Pip nodded and Stanley continued.

‘I just needed time to think about what I could do to fix the situation. Jamie was saying sorry through the door and asking me to let him out, that he just wanted to go home, but I needed to think. I panicked that someone might trace where he was from his phone so I smashed it with a hammer. After a few hours, I put a chain across the door handle and the pipe outside the wall, so I could open the door a little without Jamie being able to get out. I passed him through a sleeping bag and some cushions, some food, and a cup so he could fill up water from the sink. Told him I needed to think and shut him in again. I didn’t sleep at all that night, thinking. I still thought Jamie was Layla, that he’d spoken to me for weeks as her so he could lure me into a trap and kill me. I couldn’t let him go in case he tried to kill me again, or told everyone who I was. And I couldn’t call the police. It was impossible.

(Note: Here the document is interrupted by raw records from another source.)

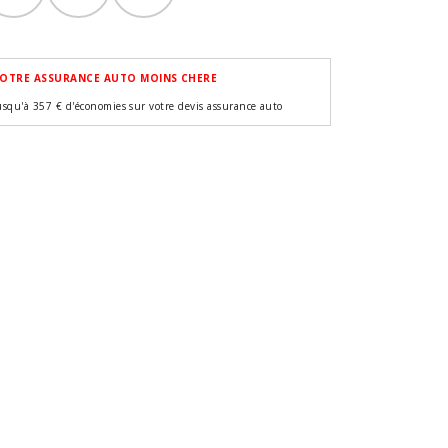
OTRE ASSURANCE AUTO MOINS CHERE
usqu'à 357 € d'économies sur votre devis assurance auto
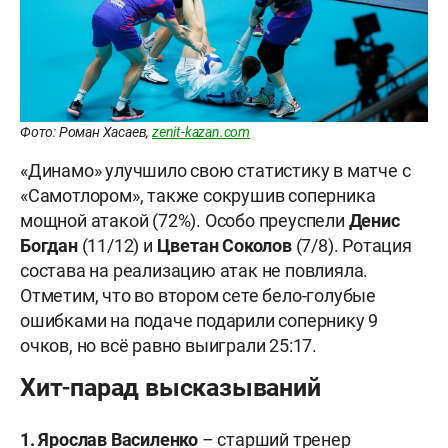
Фото: Роман Хасаев,
zenit-kazan.com
«Динамо» улучшило свою статистику в матче с
«Самотлором», также сокрушив соперника
мощной атакой (72%). Особо преуспели
Денис
Богдан
(11/12) и
Цветан Соколов
(7/8). Ротация
состава на реализацию атак не повлияла.
Отметим, что во втором сете бело-голубые
ошибками на подаче подарили сопернику 9
очков, но всё равно выиграли 25:17.
Хит-парад высказываний
1. Ярослав Василенко
– старший тренер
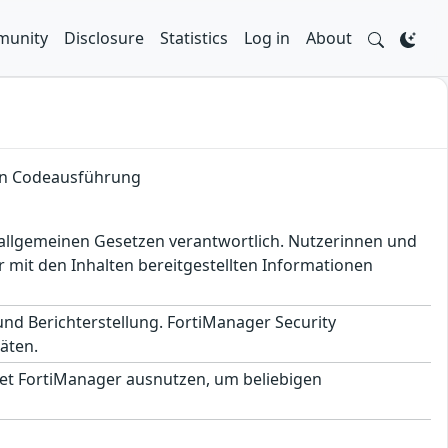
unity
Disclosure
Statistics
Log in
About
hen Codeausführung
en allgemeinen Gesetzen verantwortlich. Nutzerinnen und
 mit den Inhalten bereitgestellten Informationen
 und Berichterstellung. FortiManager Security
äten.
net FortiManager ausnutzen, um beliebigen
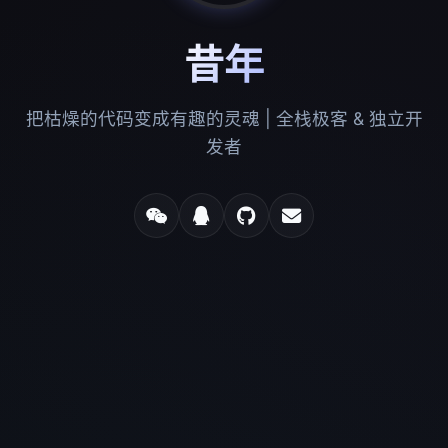
昔年
把枯燥的代码变成有趣的灵魂 | 全栈极客 & 独立开
发者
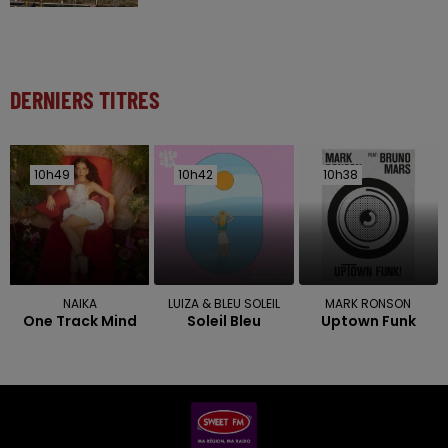
DERNIERS TITRES
10h49
10h49
10h42
10h42
10h38
10h38
NAIKA
LUIZA & BLEU SOLEIL
MARK RONSON
One Track Mind
Soleil Bleu
Uptown Funk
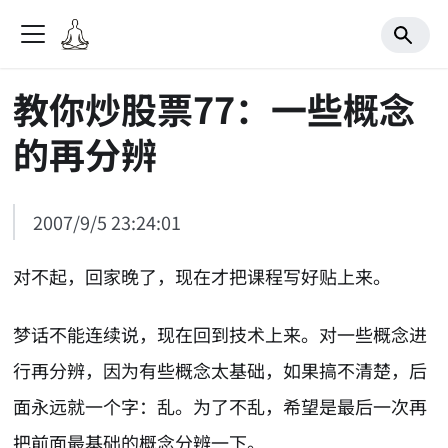
教你炒股票77：一些概念
的再分辨
2007/9/5 23:24:01
对不起，回家晚了，现在才把课程写好贴上来。
梦话不能连续说，现在回到技术上来。对一些概念进
行再分辨，因为有些概念太基础，如果搞不清楚，后
面永远就一个字：乱。为了不乱，希望是最后一次再
把前面最基础的概念分辨一下。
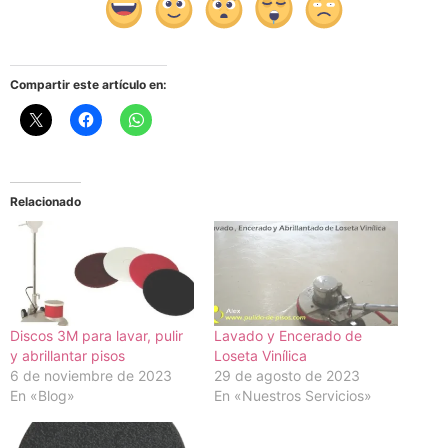
Compartir este artículo en:
Relacionado
Discos 3M para lavar, pulir
Lavado y Encerado de
y abrillantar pisos
Loseta Vinílica
6 de noviembre de 2023
29 de agosto de 2023
En «Blog»
En «Nuestros Servicios»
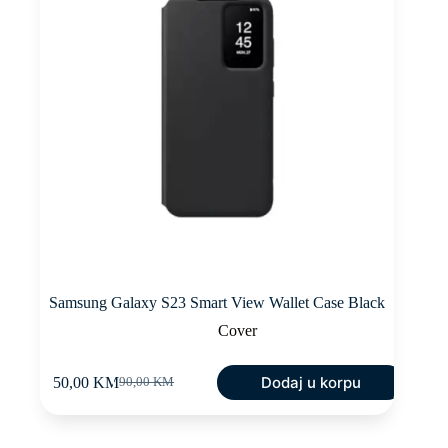
Samsung Galaxy S23 Smart View Wallet Case Black
Cover
Dodaj u korpu
50,00
KM
90,00
KM
Original
Current
price
price
was:
is:
90,00 KM.
50,00 KM.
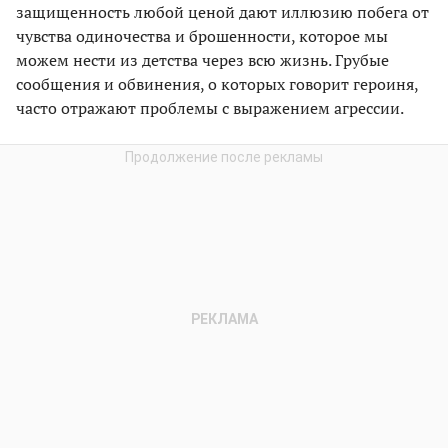
защищенность любой ценой дают иллюзию побега от
чувства одиночества и брошенности, которое мы
можем нести из детства через всю жизнь. Грубые
сообщения и обвинения, о которых говорит героиня,
часто отражают проблемы с выражением агрессии.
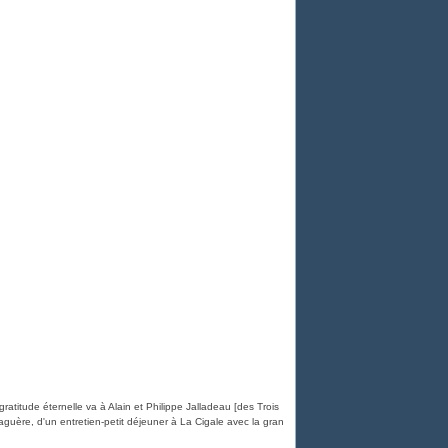
tude éternelle va à Alain et Philippe Jalladeau [des Trois
aguère, d'un entretien-petit déjeuner à La Cigale avec la gran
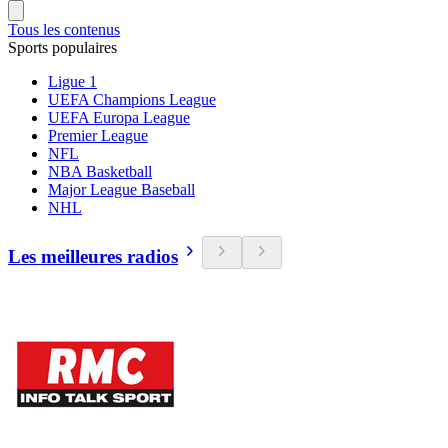
Tous les contenus
Sports populaires
Ligue 1
UEFA Champions League
UEFA Europa League
Premier League
NFL
NBA Basketball
Major League Baseball
NHL
Les meilleures radios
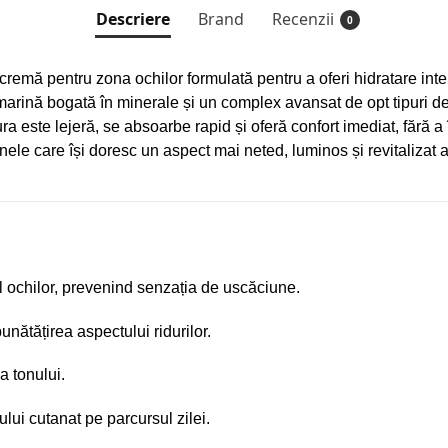
Descriere
Brand
Recenzii
0
cremă pentru zona ochilor formulată pentru a oferi hidratare inten
arină bogată în minerale și un complex avansat de opt tipuri de 
ura este lejeră, se absoarbe rapid și oferă confort imediat, fără
anele care își doresc un aspect mai neted, luminos și revitalizat a
ul ochilor, prevenind senzația de uscăciune.
bunătățirea aspectului ridurilor.
a tonului.
tului cutanat pe parcursul zilei.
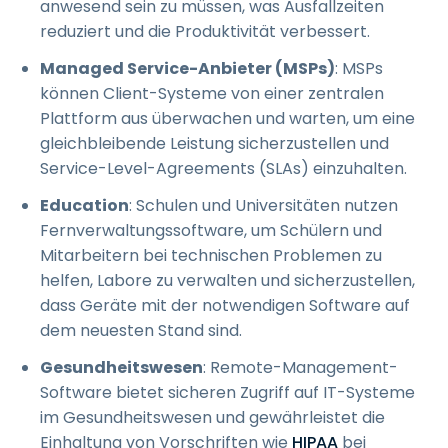
anwesend sein zu müssen, was Ausfallzeiten
reduziert und die Produktivität verbessert.
Managed Service-Anbieter (MSPs)
: MSPs
können Client-Systeme von einer zentralen
Plattform aus überwachen und warten, um eine
gleichbleibende Leistung sicherzustellen und
Service-Level-Agreements (SLAs) einzuhalten.
Education
: Schulen und Universitäten nutzen
Fernverwaltungssoftware, um Schülern und
Mitarbeitern bei technischen Problemen zu
helfen, Labore zu verwalten und sicherzustellen,
dass Geräte mit der notwendigen Software auf
dem neuesten Stand sind.
Gesundheitswesen
: Remote-Management-
Software bietet sicheren Zugriff auf IT-Systeme
im Gesundheitswesen und gewährleistet die
Einhaltung von Vorschriften wie
HIPAA
bei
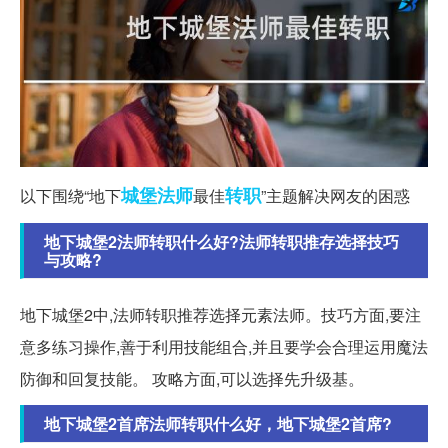
城堡
法师
转职
以下围绕“地下
最佳
”主题解决网友的困惑
地下城堡2法师转职什么好?法师转职推存选择技巧
与攻略?
地下城堡2中,法师转职推荐选择元素法师。技巧方面,要注
意多练习操作,善于利用技能组合,并且要学会合理运用魔法
防御和回复技能。 攻略方面,可以选择先升级基。
地下城堡2首席法师转职什么好，地下城堡2首席?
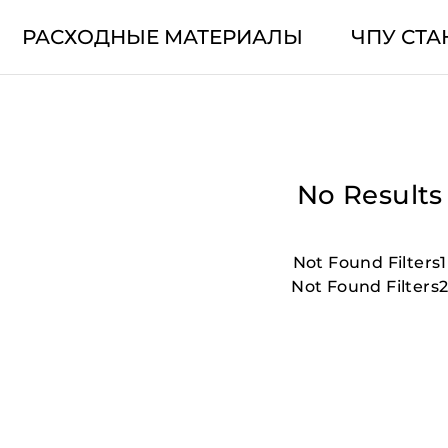
РАСХОДНЫЕ МАТЕРИАЛЫ
ЧПУ СТА
No Results
Not Found Filters1
Not Found Filters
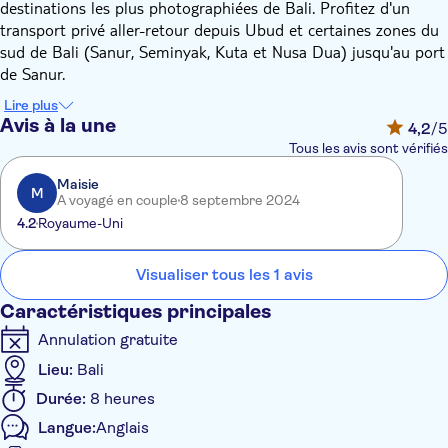
destinations les plus photographiées de Bali. Profitez d'un
transport privé aller-retour depuis Ubud et certaines zones du
sud de Bali (Sanur, Seminyak, Kuta et Nusa Dua) jusqu'au port
de Sanur.
La traversée vers l'île dure environ 1 heure. Une fois sur place,
Lire plus
vous aurez 5 heures pour découvrir 4 sites situés à l'est de l'île
Avis à la une
4,2
/5
(Diamond Beach, Atuh Beach, Tousand Island, Tree House)
Tous les avis sont vérifiés
avec votre guide, en fonction du trafic et des conditions
météorologiques.
Maisie
M
A voyagé en couple
8 septembre 2024
4.2
Royaume-Uni
Visualiser tous les 1 avis
Caractéristiques principales
Annulation gratuite
Lieu:
Bali
Durée:
8 heures
Langue:
Anglais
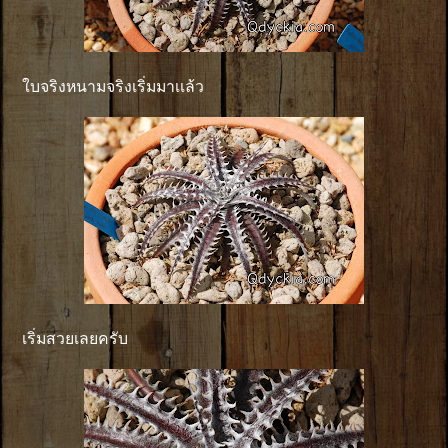
ใบจริงหนามจริงเริ่มมาเเล้ว
เริ่มสวยเลยครับ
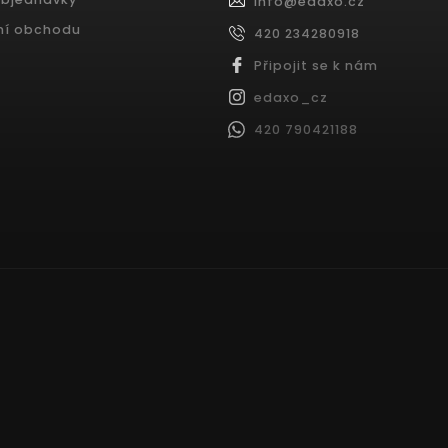
info
@
edaxo.cz
ní obchodu
420 234280918
Připojit se k nám
edaxo_cz
420 790421188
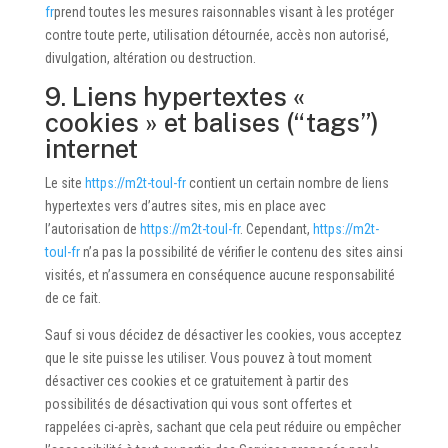
fr
prend toutes les mesures raisonnables visant à les protéger
contre toute perte, utilisation détournée, accès non autorisé,
divulgation, altération ou destruction.
9. Liens hypertextes «
cookies » et balises (“tags”)
internet
Le site
https://m2t-toul-fr
contient un certain nombre de liens
hypertextes vers d’autres sites, mis en place avec
l’autorisation de
https://m2t-toul-fr
. Cependant,
https://m2t-
toul-fr
n’a pas la possibilité de vérifier le contenu des sites ainsi
visités, et n’assumera en conséquence aucune responsabilité
de ce fait.
Sauf si vous décidez de désactiver les cookies, vous acceptez
que le site puisse les utiliser. Vous pouvez à tout moment
désactiver ces cookies et ce gratuitement à partir des
possibilités de désactivation qui vous sont offertes et
rappelées ci-après, sachant que cela peut réduire ou empêcher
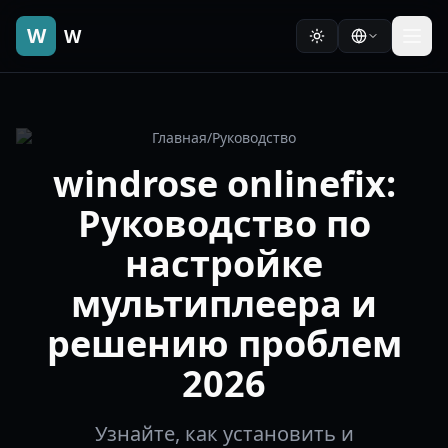
W
W
Главная
/
Руководство
windrose onlinefix:
Руководство по
настройке
мультиплеера и
решению проблем
2026
Узнайте, как установить и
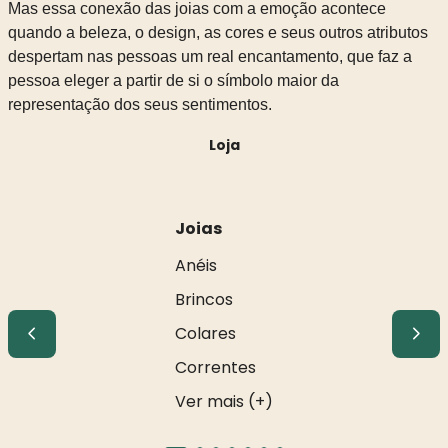
Mas essa conexão das joias com a emoção acontece
quando a beleza, o design, as cores e seus outros atributos
despertam nas pessoas um real encantamento, que faz a
pessoa eleger a partir de si o símbolo maior da
representação dos seus sentimentos.
Loja
Joias
Anéis
Brincos
Colares
Correntes
Ver mais (+)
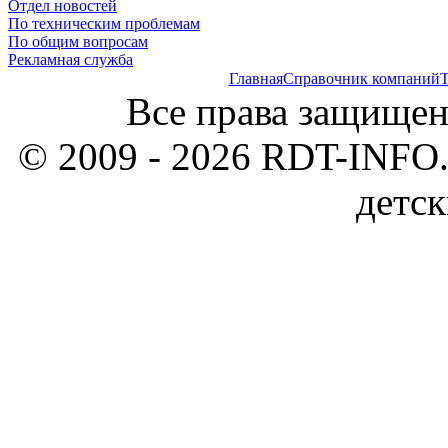
Отдел новостей
По техническим проблемам
По общим вопросам
Рекламная служба
Главная
Справочник компаний
Т
Все права защищен
© 2009 - 2026 RDT-INFO.
детск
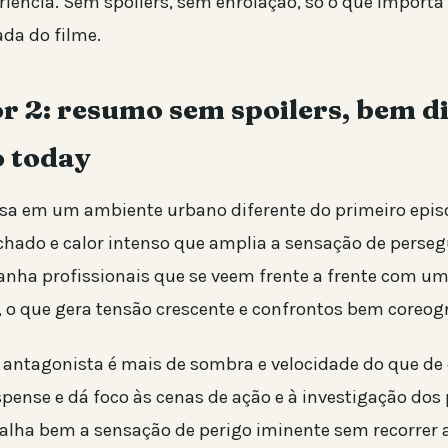
riência. Sem spoilers, sem enrolação, só o que importa
ada do filme.
r 2: resumo sem spoilers, bem d
o today
ssa em um ambiente urbano diferente do primeiro epis
chado e calor intenso que amplia a sensação de perseg
ha profissionais que se veem frente a frente com um
 o que gera tensão crescente e confrontos bem coreog
 antagonista é mais de sombra e velocidade do que de 
ense e dá foco às cenas de ação e à investigação dos
balha bem a sensação de perigo iminente sem recorrer 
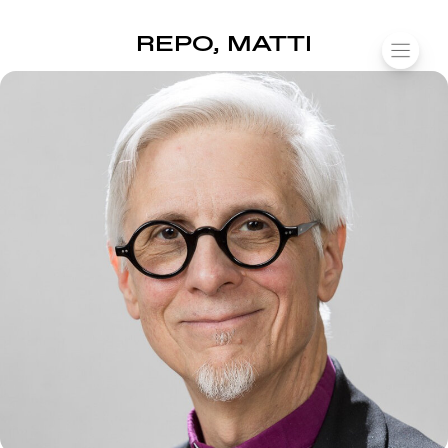
SUOMIAREENA
REPO, MATTI
Siirry
VALIK
sisältöön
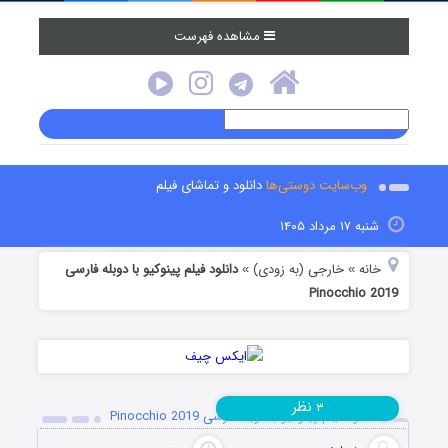
مشاهده فهرست
وب‌سایت دوستی‌ها
دانلود و تماشای فیلم
شنبه ۱۷ مرداد ۱۴۰۵
خانه
خارجی (به زودی)
دانلود فیلم پینوکیو با دوبله فارسی
»
»
Pinocchio 2019
نظر
۳
دانلود فیلم پینوکیو با دوبله فارسی Pinocchio 2019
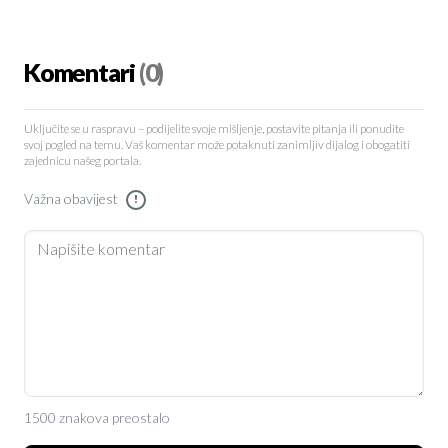
Komentari
(0)
Uključite se u raspravu – podijelite svoje mišljenje, postavite pitanja ili ponudite
svoj pogled na temu. Vaš komentar može potaknuti zanimljiv dijalog i obogatiti
zajednicu našeg portala.
Važna obavijest
!
1500 znakova preostalo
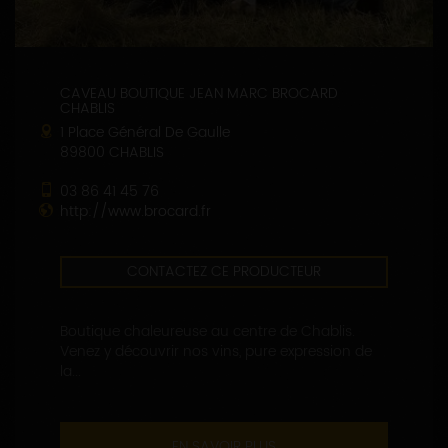
CAVEAU BOUTIQUE JEAN MARC BROCARD
CHABLIS
1 Place Général De Gaulle
89800 CHABLIS
03 86 41 45 76
http://www.brocard.fr
CONTACTEZ CE PRODUCTEUR
Boutique chaleureuse au centre de Chablis.
Venez y découvrir nos vins, pure expression de
la...
EN SAVOIR PLUS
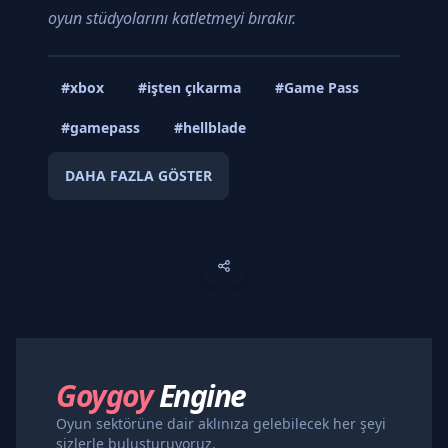
oyun stüdyolarını katletmeyi bırakır.
#xbox
#işten çıkarma
#Game Pass
#gamepass
#hellblade
DAHA FAZLA GÖSTER
Goygoy
Engine
Oyun sektörüne dair aklınıza gelebilecek her şeyi
sizlerle buluşturuyoruz.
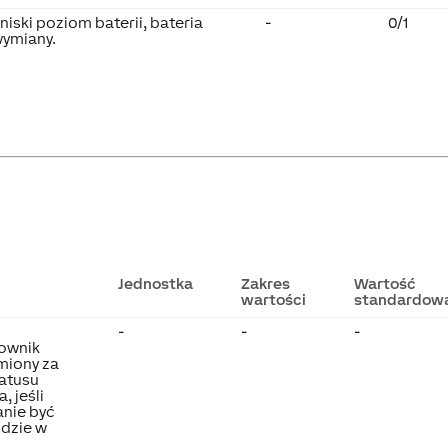
niski poziom baterii, bateria
-
0/1
ymiany.
Jednostka
Zakres
Wartość
wartości
standardow
-
-
-
kownik
miony za
atusu
, jeśli
anie być
jdzie w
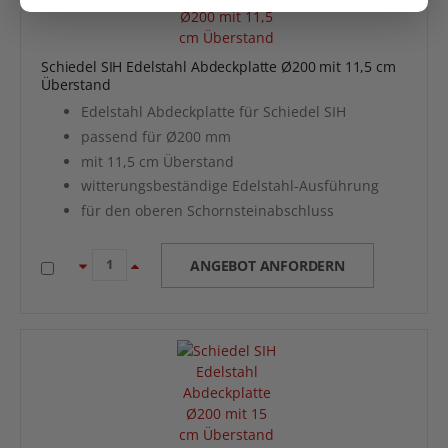
Schiedel SIH Edelstahl Abdeckplatte Ø200 mit 11,5 cm
Überstand
Edelstahl Abdeckplatte für Schiedel SIH
passend für Ø200 mm
mit 11,5 cm Überstand
witterungsbeständige Edelstahl-Ausführung
für den oberen Schornsteinabschluss
ANGEBOT ANFORDERN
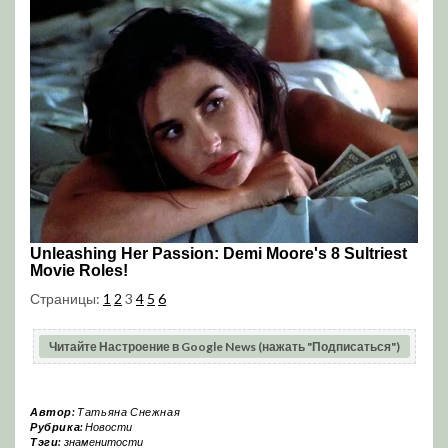
Страницы:
1
2
3
4
5
6
Читайте Настроение в Google News (нажать "Подписаться")
Автор:
Татьяна Снежная
Рубрика:
Новости
Тэги:
знаменитости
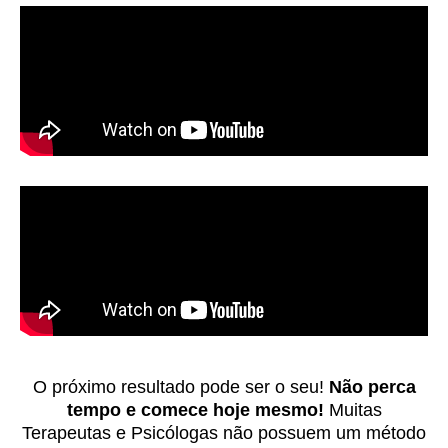
O próximo resultado pode ser o seu!
Não perca
tempo e comece hoje mesmo!
Muitas
Terapeutas e Psicólogas não possuem um método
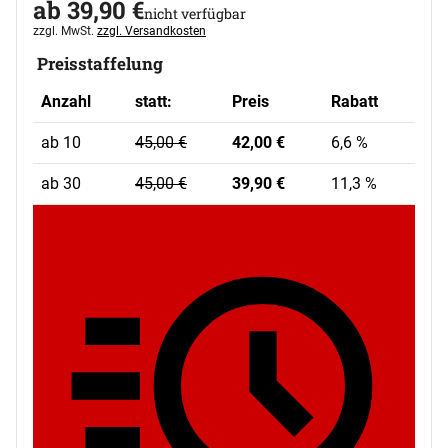
ab:
ab
39
,
90
€
nicht verfügbar
Steuerhinweis:
zzgl. MwSt.
zzgl. Versandkosten
Preisstaffelung
Anzahl
statt:
Preis
Rabatt
statt:
Rabatt
ab 10
45,
00
€
42,
00
€
6,6
%
statt:
Rabatt
ab 30
45,
00
€
39,
90
€
11,3
%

‘The next day, I had to go to work at the petrol station; if I don’t turn up or I call in sick, my parole officer asks questions. I couldn’t raise suspicions. I got home that evening and I still had no idea what to do. I made dinner and opened the door to pass it through to Jamie, and that’s when we started talking. He said he had no idea what Child Brunswick even meant. He’d only done what he did because a girl called Layla Mead told him to. The same Layla I’d been speaking to. He fell for her hard. She gave him all the same lines as me: that she had a controlling father who didn’t let her out much, and she had an inoperable brain tumour.’ He sniffed. ‘Jamie said it went further with him, though. She told him there was a clinical trial her dad wouldn’t let her do and she had no way of paying for it and would die if she didn’t. Jamie was desperate to save her, thought he loved her, so he gave her twelve hundred pounds for the trial, said he had to borrow most of it. Layla instructed him to leave the cash by a gravestone in the churchyard and to leave, that she would collect it when she could get away from her dad. And she made him do other things too: break into someone’s house and steal a watch that had belonged to her dead mother, because her dad had given it to the charity shop and someone else had bought it. Told Jamie to go beat someone up on his birthday night because this guy was trying to make sure she wouldn’t get on to the clinical trial that would save her life. Jamie fell for it all.’